Quatre raisons de regarder la cérémonie des César

vendredi 22 févr. 2013 | Marie Desgré

Y'a t-il plus ennuyeux qu'une cérémonie où le maquillage ne cesse de couler sous les grosses larmes, les remerciements à l'équipe technique et au génial réalisateur sont renouvelés à chaque victoire, et où trois films se partagent les deux tiers des nominations ? Pourtant, on va quand même regarder la 38e cérémonie des César ce soir. On vous explique pourquoi.

Chaque année, c'est la même chose : on attend la liste des nommés pour pouvoir donner son avis et/ou critiquer la sélection, on se plaint par avance des longues heures que va durer la cérémonie, avec ses actrices en larmes, ses interventions inopinées et néanmoins chronométrées des intermittents du spectacle... Sans oublier ses effusions de bons sentiments chaque fois qu'un acteur remporte la récompense au nez et à la barbe d'un autre, car après tout ce n'est pas grave, ce qui compte c'est d'être tous réunis dans la grande famille du cinéma.

L'affiche de la 38e cérémonie des César, avec Simone Signoret.

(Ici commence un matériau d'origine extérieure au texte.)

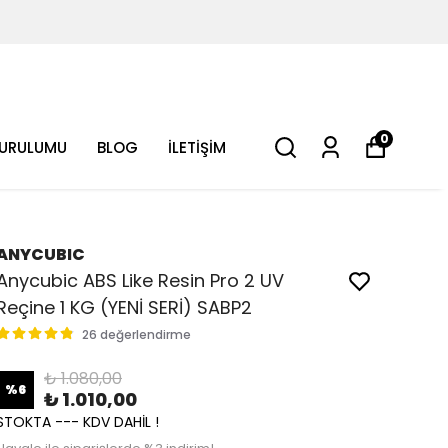
0
KURULUMU
BLOG
İLETİŞİM
ANYCUBIC
Anycubic ABS Like Resin Pro 2 UV
Reçine 1 KG (YENİ SERİ) SABP2
26 değerlendirme
₺ 1.080,00
%
6
₺ 1.010,00
STOKTA --- KDV DAHİL !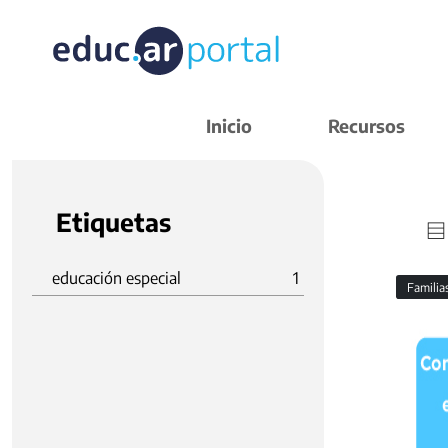
Inicio
Recursos
Etiquetas
educación especial
1
Familia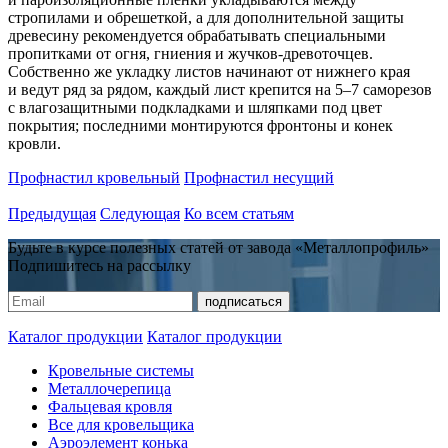
стропилами и обрешеткой, а для дополнительной защиты
древесину рекомендуется обрабатывать специальными
пропитками от огня, гниения и жучков-древоточцев.
Собственно же укладку листов начинают от нижнего края
и ведут ряд за рядом, каждый лист крепится на 5–7 саморезов
с влагозащитными подкладками и шляпками под цвет
покрытия; последними монтируются фронтоны и конек
кровли.
Профнастил кровельный
Профнастил несущий
Предыдущая
Следующая
Ко всем статьям
Будьте в курсе полезных статей от завода «Металлопрофиль»
Подпишитесь на рассылку
Каталог продукции
Каталог продукции
Кровельные системы
Металлочерепица
Фальцевая кровля
Все для кровельщика
Аэроэлемент конька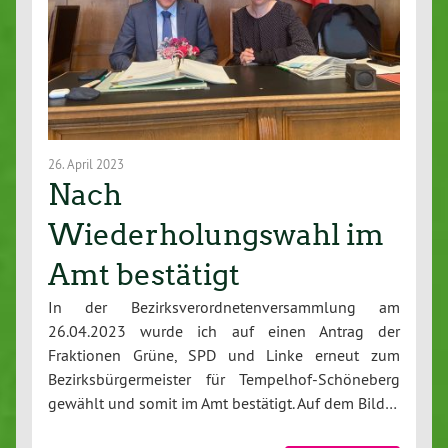
26. April 2023
Nach
Wiederholungswahl im
Amt bestätigt
In der Bezirksverordnetenversammlung am
26.04.2023 wurde ich auf einen Antrag der
Fraktionen Grüne, SPD und Linke erneut zum
Bezirksbürgermeister für Tempelhof-Schöneberg
gewählt und somit im Amt bestätigt. Auf dem Bild…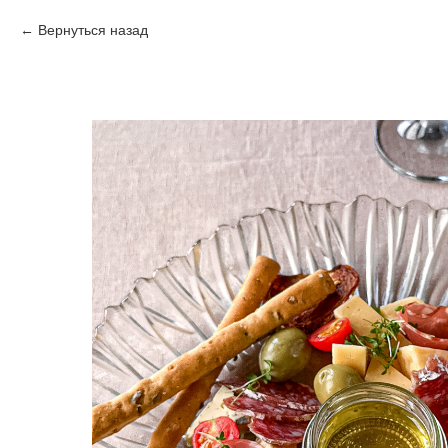
Вернуться назад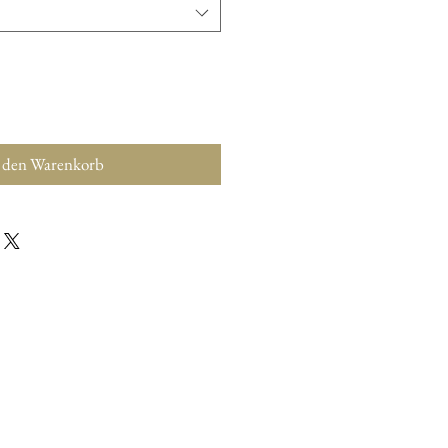
 den Warenkorb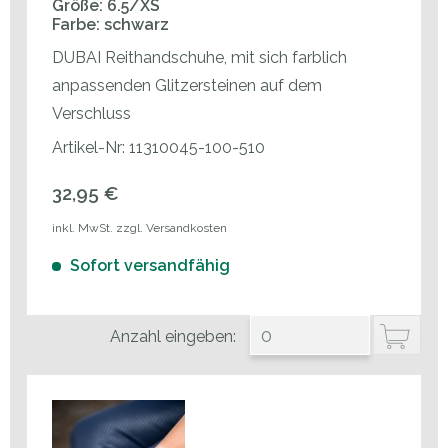
Größe: 6.5/XS
Farbe: schwarz
DUBAI Reithandschuhe, mit sich farblich
anpassenden Glitzersteinen auf dem
Verschluss
Artikel-Nr: 11310045-100-510
32,95 €
inkl. MwSt. zzgl. Versandkosten
Sofort versandfähig
Anzahl eingeben: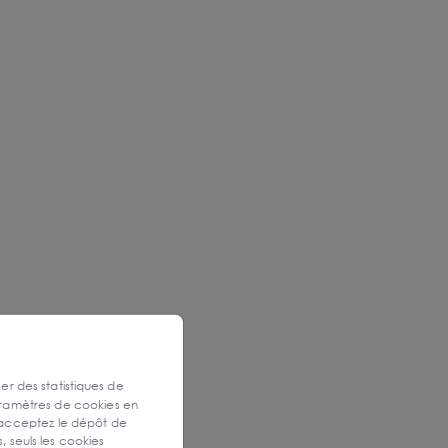
ser des statistiques de
aramètres de cookies en
 acceptez le dépôt de
, seuls les cookies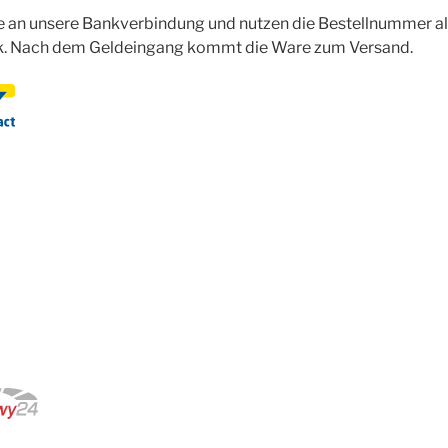
ie an unsere Bankverbindung und nutzen die Bestellnummer a
 Nach dem Geldeingang kommt die Ware zum Versand.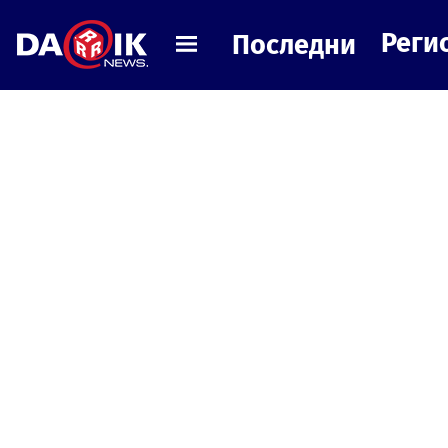
Реги
Последни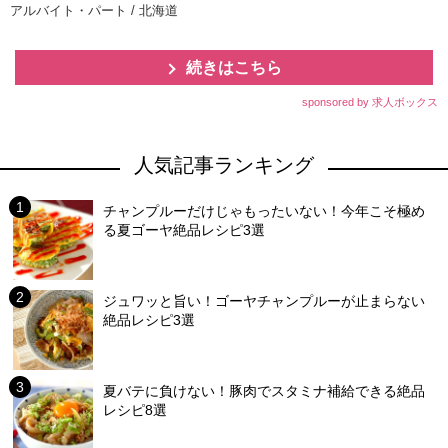
アルバイト・パート / 北海道
続きはこちら
sponsored by 求人ボックス
人気記事ランキング
チャンプルーだけじゃもったいない！今年こそ極め
る夏ゴーヤ絶品レシピ3選
ジュワッと旨い！ゴーヤチャンプルーが止まらない
絶品レシピ3選
夏バテに負けない！豚肉でスタミナ補給できる絶品
レシピ8選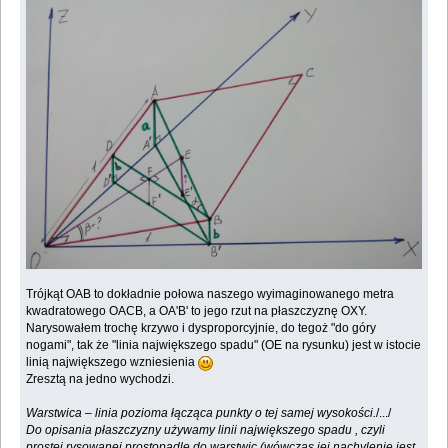
Trójkąt OAB to dokładnie połowa naszego wyimaginowanego metra
kwadratowego OACB, a OA'B' to jego rzut na płaszczyznę OXY.
Narysowałem trochę krzywo i dysproporcyjnie, do tegoż "do góry
nogami", tak że "linia największego spadu" (OE na rysunku) jest w istocie
linią największego wzniesienia
Zresztą na jedno wychodzi.
Warstwica – linia pozioma łącząca punkty o tej samej wysokości.
/.../
Do opisania płaszczyzny używamy linii największego spadu , czyli
prostej rysowanej prostopadle do warstwic (wówczas jej nachylenie jest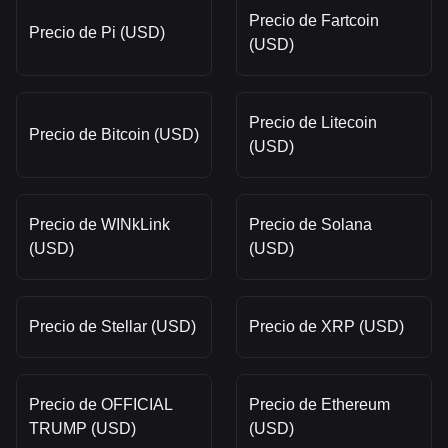
Precio de Fartcoin
Precio de Pi (USD)
(USD)
Precio de Litecoin
Precio de Bitcoin (USD)
(USD)
Precio de WINkLink
Precio de Solana
(USD)
(USD)
Precio de Stellar (USD)
Precio de XRP (USD)
Precio de OFFICIAL
Precio de Ethereum
TRUMP (USD)
(USD)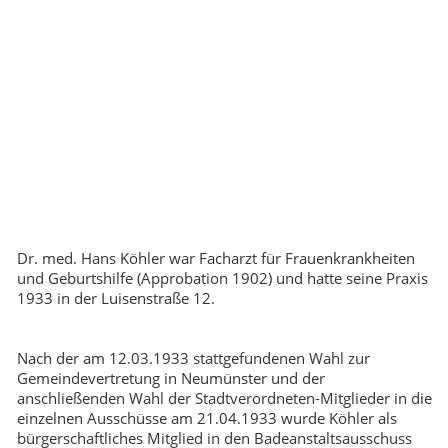
Dr. med. Hans Köhler war Facharzt für Frauenkrankheiten
und Geburtshilfe (Approbation 1902) und hatte seine Praxis
1933 in der Luisenstraße 12.
Nach der am 12.03.1933 stattgefundenen Wahl zur
Gemeindevertretung in Neumünster und der
anschließenden Wahl der Stadtverordneten-Mitglieder in die
einzelnen Ausschüsse am 21.04.1933 wurde Köhler als
bürgerschaftliches Mitglied in den Badeanstaltsausschuss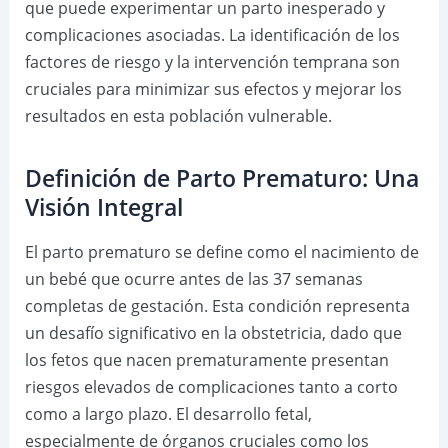
que puede experimentar un parto inesperado y
complicaciones asociadas. La identificación de los
factores de riesgo y la intervención temprana son
cruciales para minimizar sus efectos y mejorar los
resultados en esta población vulnerable.
Definición de Parto Prematuro: Una
Visión Integral
El parto prematuro se define como el nacimiento de
un bebé que ocurre antes de las 37 semanas
completas de gestación. Esta condición representa
un desafío significativo en la obstetricia, dado que
los fetos que nacen prematuramente presentan
riesgos elevados de complicaciones tanto a corto
como a largo plazo. El desarrollo fetal,
especialmente de órganos cruciales como los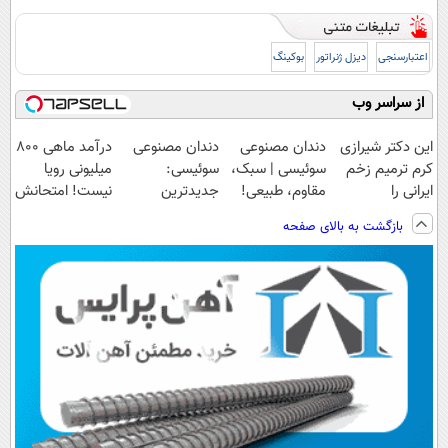
اعتبارسنجی
دیزل ژنراتور
بوکینگ
از سراسر وب
این دکتر شیرازی
دندان مصنوعی
دندان مصنوعی
درآمد ماهی 800
کرم ترمیم زخم
سوئیسی | سبک،
سوئیسی:
میلیونی رویا
ایرانی را
مقاوم، طبیعی!
جدیدترین
نیست! امتحانش
ساخت!!!
ویزیت
فناوری اروپا،
مجانیه😉
بازگشت به بالای صفحه
رایگان+پرداخت
سبک و مقاوم |
اقساطی😍
پرداخت قسطی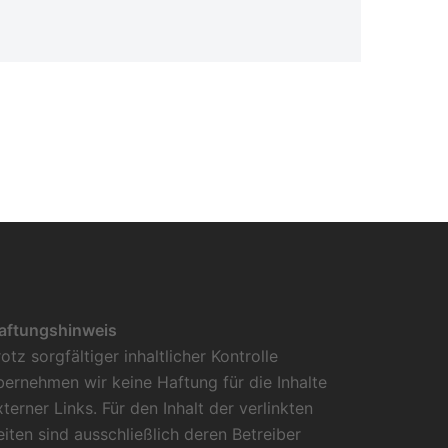
aftungshinweis
rotz sorgfältiger inhaltlicher Kontrolle
bernehmen wir keine Haftung für die Inhalte
xterner Links. Für den Inhalt der verlinkten
eiten sind ausschließlich deren Betreiber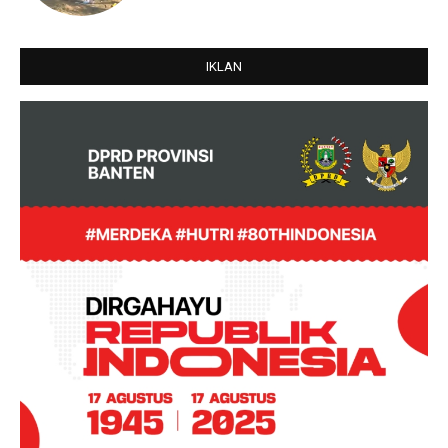
IKLAN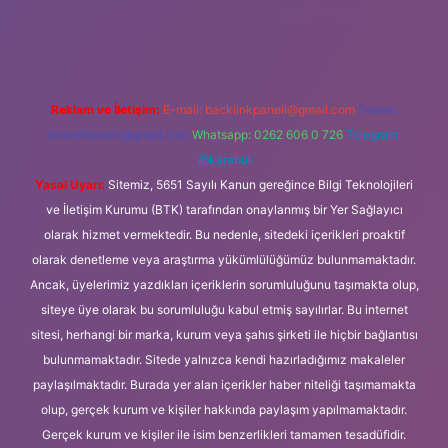
güncel giriş
Reklam ve İletişim:
E-mail:
backlinkpaneli@gmail.com
Teams:
forumhizmeti@gmail.com
Whatsapp: 0262 606 0 726
Telegram:
@karabul
Yasal Uyarı:
Sitemiz, 5651 Sayılı Kanun gereğince Bilgi Teknolojileri
ve İletişim Kurumu (BTK) tarafından onaylanmış bir Yer Sağlayıcı
olarak hizmet vermektedir. Bu nedenle, sitedeki içerikleri proaktif
olarak denetleme veya araştırma yükümlülüğümüz bulunmamaktadır.
Ancak, üyelerimiz yazdıkları içeriklerin sorumluluğunu taşımakta olup,
siteye üye olarak bu sorumluluğu kabul etmiş sayılırlar. Bu internet
sitesi, herhangi bir marka, kurum veya şahıs şirketi ile hiçbir bağlantısı
bulunmamaktadır. Sitede yalnızca kendi hazırladığımız makaleler
paylaşılmaktadır. Burada yer alan içerikler haber niteliği taşımamakta
olup, gerçek kurum ve kişiler hakkında paylaşım yapılmamaktadır.
Gerçek kurum ve kişiler ile isim benzerlikleri tamamen tesadüfidir.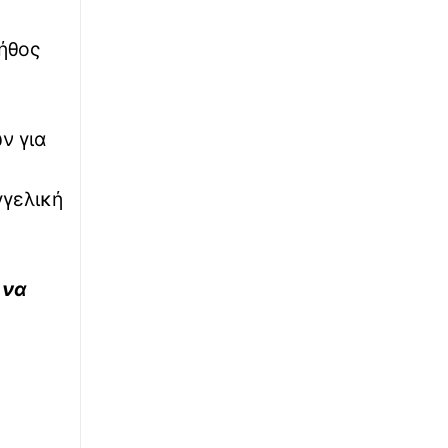
∙
ΕΛΛΑΔΑ
23:15
λήθος
Βόλος: Υπό έλεγχο η φωτιά στο Αρχαίο
Θέατρο Δημητριάδος
∙
ν για
ΠΟΛΙΤΙΣΜΟΣ
23:02
Το 3o Piraeus Port Film Festival στο Δημοτικό
Θέατρο Πειραιά από 11 έως 13 Σεπτεμβρίου
γγελική
∙
ΕΛΛΑΔΑ
22:55
Φωτιά στην Επισκοπή Ρεθύμνου – Τρία
αυτοκίνητα έγιναν στάχτη
 να
∙
ΕΛΛΑΔΑ
22:54
Σύρος: Στις φυλακές Χίου ο 41χρονος μετά
την ομόφωνη απόφαση του Δικαστικού
Συμβουλίου
∙
ΚΟΣΜΟΣ
22:45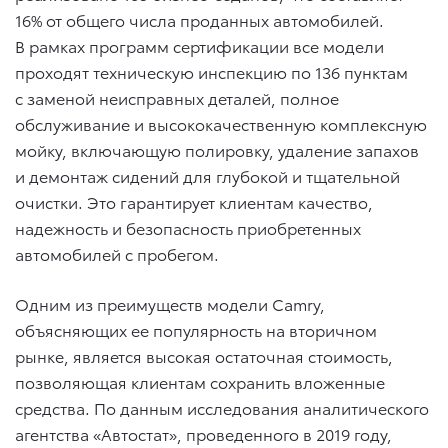
16% от общего числа проданных автомобилей.
В рамках программ сертификации все модели
проходят техническую инспекцию по 136 пунктам
с заменой неисправных деталей, полное
обслуживание и высококачественную комплексную
мойку, включающую полировку, удаление запахов
и демонтаж сидений для глубокой и тщательной
очистки. Это гарантирует клиентам качество,
надежность и безопасность приобретенных
автомобилей с пробегом.
Одним из преимуществ модели Camry,
объясняющих ее популярность на вторичном
рынке, является высокая остаточная стоимость,
позволяющая клиентам сохранить вложенные
средства. По данным исследования аналитического
агентства «Автостат», проведенного в 2019 году,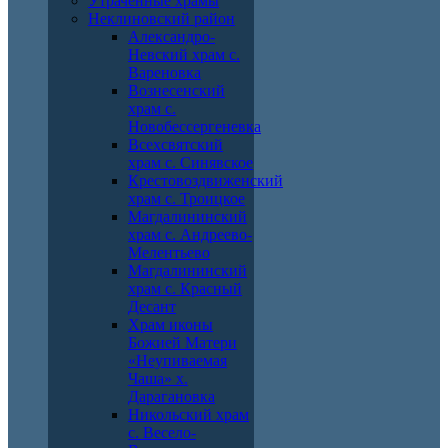
Утраченные храмы
Неклиновский район
Александро-
Невский храм с.
Вареновка
Вознесенский
храм с.
Новобессергеневка
Всехсвятский
храм с. Синявское
Крестовоздвиженский
храм с. Троицкое
Магдалининский
храм с. Андреево-
Мелентьево
Магдалининский
храм с. Красный
Десант
Храм иконы
Божией Матери
«Неупиваемая
Чаша» х.
Дарагановка
Никольский храм
с. Весело-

Chaque année on se moque de cette cérémonie gentiment ringarde, pourtant chaque fois, comme pour l'élection de Miss France, on passe un vendredi soir d'hiver devant la télé pour vérifier qu'on a bien fait le bon pronostic. Car malgré un scénario inchangé d'année en année, cette soirée trop longue apporte toujours son lot de discours émouvants et - notre préféré - de moments gênants. On vous donne 4 raisons de regarder la cérémonie ce soir sur Canal + :

 

- Des incidents diplomatiques peuvent survenir

L'émotion, ou peut-être un apprentissage de la lecture pas vraiment approfondi, et voilà que l'actrice sensée remettre le prix se trompe de gagnante, à l'image de Vanessa Paradis qui annonce Judith Godrèche vainqueur du trophée du meilleur espoir féminin en 1991, au lieu de Judith Henry. Ca ne fait pas rire la malheureuse protagoniste mais nous, si.

 

- Les artistes ne se font pas de cadeaux

De simples boutades lancées comme ça, pour meubler et faire rire le public ? Pas si sûr. Dans le théâtre, les blagues des maîtres de cérémonie font rire, et parfois jaune. Et quand le sketch est carrément une fausse bande-annonce de biopic par Valérie Lemercier et Gad Elmaleh moquant la carrière de Juliette Binoche, c'est drôlissime mais l'actrice détournée n'a pas vraiment l'air d'apprécier. Puisque c'est ainsi, on se la repasse une nouvelle fois.

 

- Il y a toujours un acteur qui veut faire son malin

On se sent mal pour lui, et pour ses victimes aussi. L'année dernière, c'est Mathilde Seigner qui, en Robin des bois du cinéma, a voulu enlever ou partager le César de Michel Blanc pour l'offrir à Joey Starr qu'elle estimait au moins aussi méritant, interprétant une jolie Kayne West au passage. Moquée notamment sur les réseaux sociaux, l'actrice minimise sa goujaterie et accuse… Internet, ce "drame de l'humanité".  CQFD. 

 

- Parfois, on pleure encore plus qu'au cinéma

Cela n'arrive pas tous les ans, mais quand les vrais moments émouvants se produisent, on se dit qu'on a bien fait de rester toutes ces heures devant la télé pour voir une minute de grâce, de discours sincère de remerciements. Celui d'Annie Girardot en 1996 prend "follement, éperdument, douloureusement" son sens quand on connait le destin de l'actrice à postériori. Et nous donne toujours autant de frissons, 17 ans après.